▸ **YOUR ASSIGNMENT**
Output every record exactly, apart from its images.

Dataset records
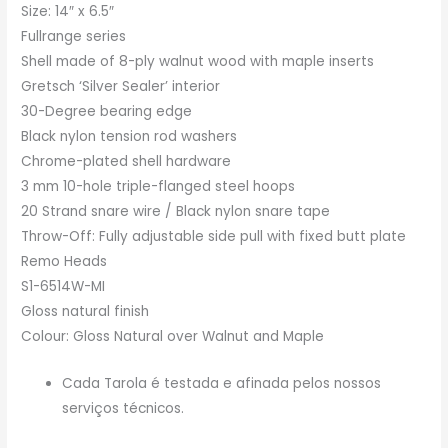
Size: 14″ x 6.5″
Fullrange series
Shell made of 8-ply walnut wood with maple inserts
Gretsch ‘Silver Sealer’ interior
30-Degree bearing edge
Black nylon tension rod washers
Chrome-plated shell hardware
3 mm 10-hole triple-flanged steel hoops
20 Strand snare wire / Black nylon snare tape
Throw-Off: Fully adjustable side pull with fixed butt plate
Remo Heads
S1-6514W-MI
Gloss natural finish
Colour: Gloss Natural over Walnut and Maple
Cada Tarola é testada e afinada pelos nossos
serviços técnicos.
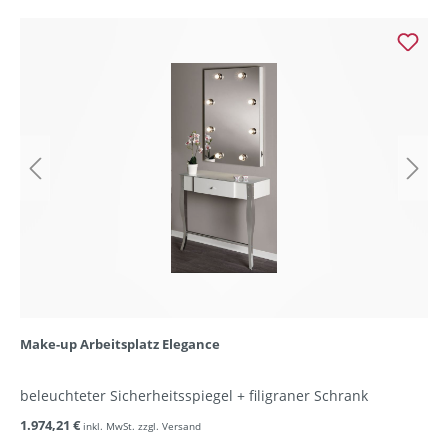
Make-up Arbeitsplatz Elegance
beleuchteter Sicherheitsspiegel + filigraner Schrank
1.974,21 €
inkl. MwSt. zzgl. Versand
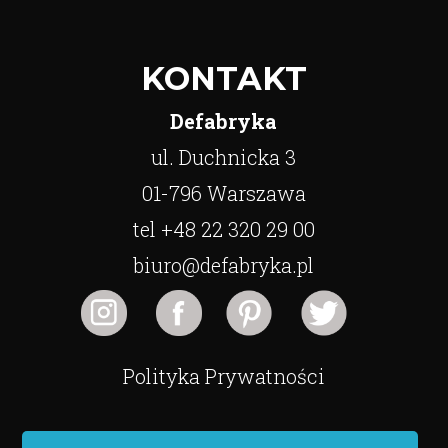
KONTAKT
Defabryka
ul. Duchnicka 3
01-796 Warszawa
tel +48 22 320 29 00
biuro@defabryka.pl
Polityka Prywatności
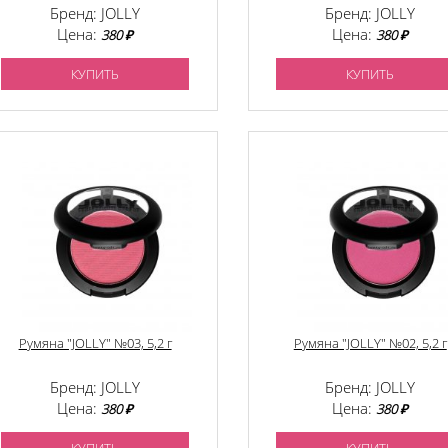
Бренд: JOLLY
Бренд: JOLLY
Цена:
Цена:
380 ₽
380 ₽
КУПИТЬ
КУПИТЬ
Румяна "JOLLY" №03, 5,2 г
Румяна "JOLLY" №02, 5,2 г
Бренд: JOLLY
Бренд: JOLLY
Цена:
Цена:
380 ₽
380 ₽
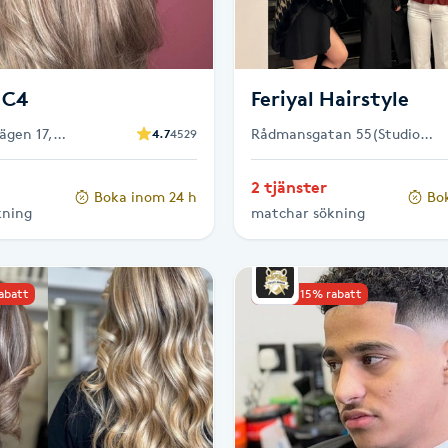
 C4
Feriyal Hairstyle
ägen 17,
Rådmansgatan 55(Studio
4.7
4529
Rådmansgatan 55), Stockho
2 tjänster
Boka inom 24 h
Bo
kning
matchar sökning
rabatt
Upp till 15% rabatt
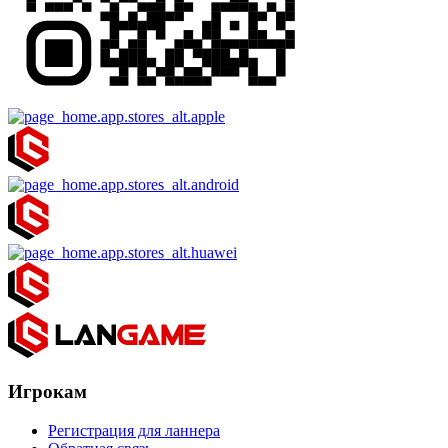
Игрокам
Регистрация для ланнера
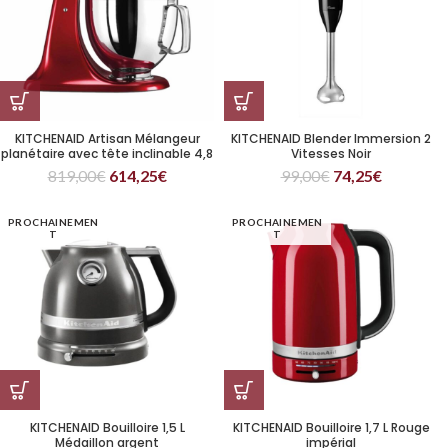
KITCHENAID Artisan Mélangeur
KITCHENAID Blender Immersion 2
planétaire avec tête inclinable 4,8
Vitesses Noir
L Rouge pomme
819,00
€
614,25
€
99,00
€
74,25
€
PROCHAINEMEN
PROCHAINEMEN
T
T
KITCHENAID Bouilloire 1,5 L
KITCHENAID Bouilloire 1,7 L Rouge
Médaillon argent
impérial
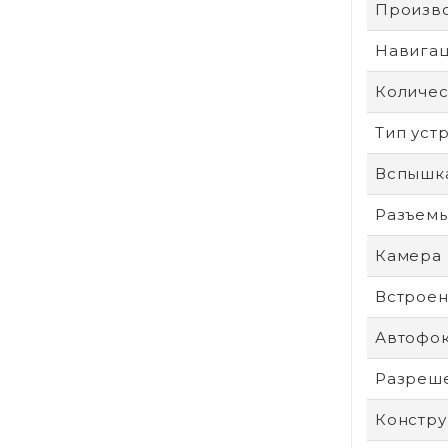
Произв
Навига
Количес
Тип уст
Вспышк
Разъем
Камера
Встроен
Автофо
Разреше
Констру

▸ **RESULT**
Size: 14″ x 6.5″
Fullrange series
Shell made of 8-ply walnut wood with maple inserts
Gretsch ‘Silver Sealer’ interior
30-Degree bearing edge
Black nylon tension rod washers
Chrome-plated shell hardware
3 mm 10-hole triple-flanged steel hoops
20 Strand snare wire / Black nylon snare tape
Throw-Off: Fully adjustable side pull with fixed butt plate
Remo Heads
S1-6514W-MI
Gloss natural finish
Colour: Gloss Natural over Walnut and Maple
Cada Tarola é testada e afinada pelos nossos
serviços técnicos.
Make-up Arbeitsplatz Elegance
beleuchteter Sicherheitsspiegel + filigraner Schrank
1.974,21 €
inkl. MwSt. zzgl. Versand
KONTAKT
Defabryka
ul. Duchnicka 3
01-796 Warszawa
tel +48 22 320 29 00
biuro@defabryka.pl
Polityka Prywatności
Бренд: JOLLY
Бренд: JOLLY
Цена:
Цена:
380 ₽
380 ₽
КУПИТЬ
КУПИТЬ
Румяна "JOLLY" №03, 5,2 г
Румяна "JOLLY" №02, 5,2 г
Бренд: JOLLY
Бренд: JOLLY
Цена:
Цена:
380 ₽
380 ₽
 C4
Feriyal Hairstyle
ägen 17,
Rådmansgatan 55(Studio
4.7
4529
Rådmansgatan 55), Stockho
2 tjänster
Boka inom 24 h
Bo
kning
matchar sökning
rabatt
Upp till 15% rabatt
Игрокам
Регистрация для ланнера
KITCHENAID Artisan Mélangeur
KITCHENAID Blender Immersion 2
planétaire avec tête inclinable 4,8
Vitesses Noir
L Rouge pomme
819,00
€
614,25
€
99,00
€
74,25
€
PROCHAINEMEN
PROCHAINEMEN
T
T
KITCHENAID Bouilloire 1,5 L
KITCHENAID Bouilloire 1,7 L Rouge
Médaillon argent
impérial
Произв
Навига
Количес
Тип уст
Вспышк
Разъем
Камера
Встроен
Автофо
Разреше
Констру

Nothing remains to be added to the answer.